INPUT DATA:

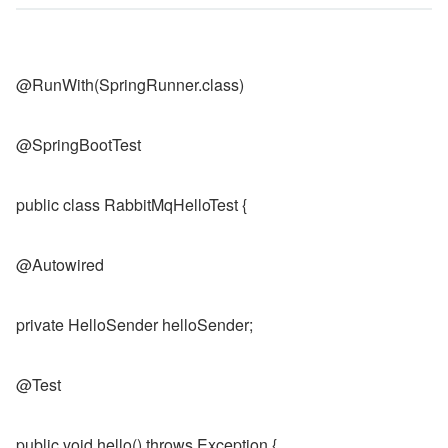
@RunWith(SpringRunner.class)
@SpringBootTest
public class RabbitMqHelloTest {
@Autowired
private HelloSender helloSender;
@Test
public void hello() throws Exception {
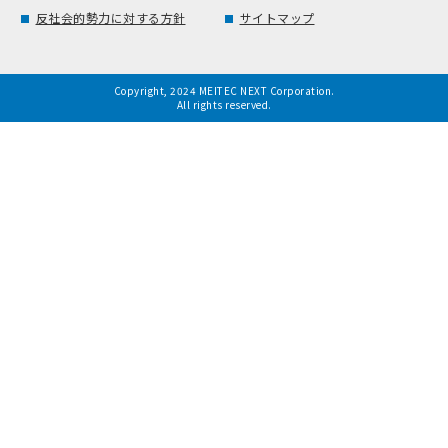
反社会的勢力に対する方針
サイトマップ
Copyright, 2024 MEITEC NEXT Corporation.
All rights reserved.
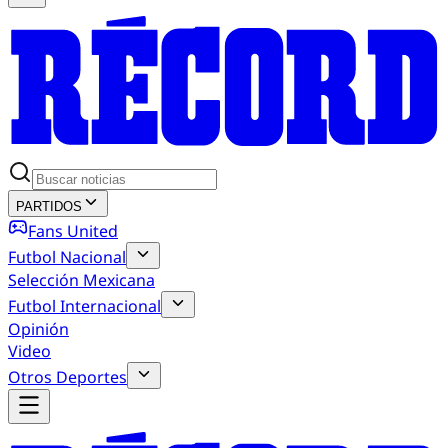
PARTIDOS
Fans United
Futbol Nacional
Selección Mexicana
Futbol Internacional
Opinión
Video
Otros Deportes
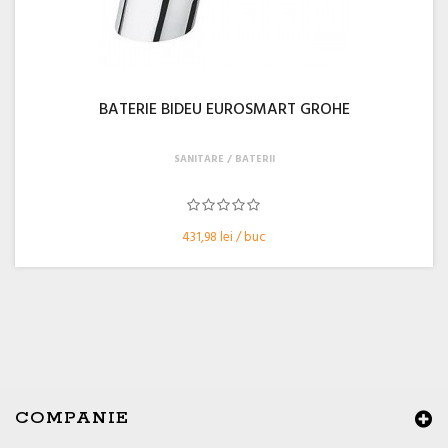
BATERIE BIDEU EUROSMART GROHE
SANITARE
BATERII
431,98 lei / buc
COMPANIE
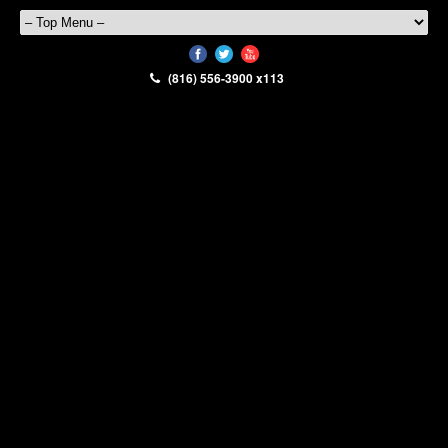
(816) 556-3900 x113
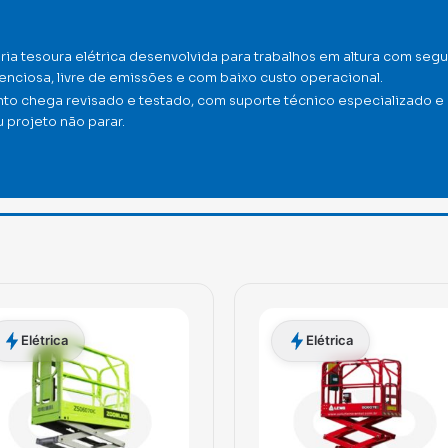
ia tesoura elétrica desenvolvida para trabalhos em altura com segu
nciosa, livre de emissões e com baixo custo operacional.
nto chega revisado e testado, com suporte técnico especializado e
 projeto não parar.
Elétrica
Elétrica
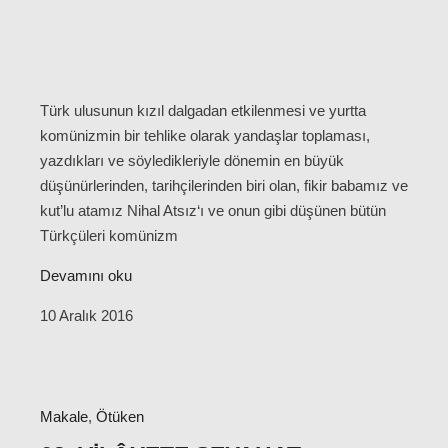
Türk ulusunun kızıl dalgadan etkilenmesi ve yurtta
komünizmin bir tehlike olarak yandaşlar toplaması,
yazdıkları ve söyledikleriyle dönemin en büyük
düşünürlerinden, tarihçilerinden biri olan, fikir babamız ve
kut’lu atamız Nihal Atsız‘ı ve onun gibi düşünen bütün
Türkçüleri komünizm
Devamını oku
10 Aralık 2016
Makale
,
Ötüken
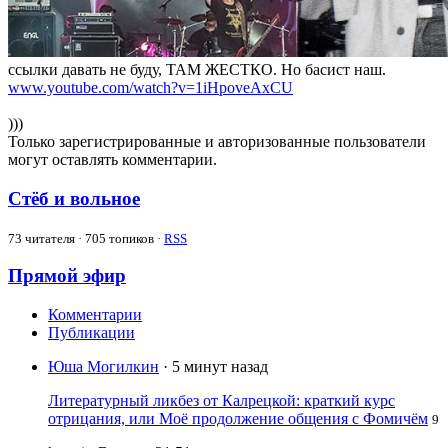
ссылки давать не буду, ТАМ ЖЕСТКО. Но басист наш.
www.youtube.com/watch?v=1iHpoveAxCU
)))
Только зарегистрированные и авторизованные пользователи
могут оставлять комментарии.
Стёб и вольное
73
читателя · 705 топиков ·
RSS
Прямой эфир
Комментарии
Публикации
Юша Могилкин
· 5 минут назад
Литературный ликбез от Калрецкой: краткий курс
отрицания, или Моё продолжение общения с Фомичём
9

BRIEF: Extract every line from the one containing "читателя · 705 топиков ·" through the last line of the data, inclusive, exactly as written.

REPLY TO THE TASK:
читателя · 705 топиков ·
RSS
Прямой эфир
Комментарии
Публикации
Юша Могилкин
· 5 минут назад
Литературный ликбез от Калрецкой: краткий курс
отрицания, или Моё продолжение общения с Фомичём
9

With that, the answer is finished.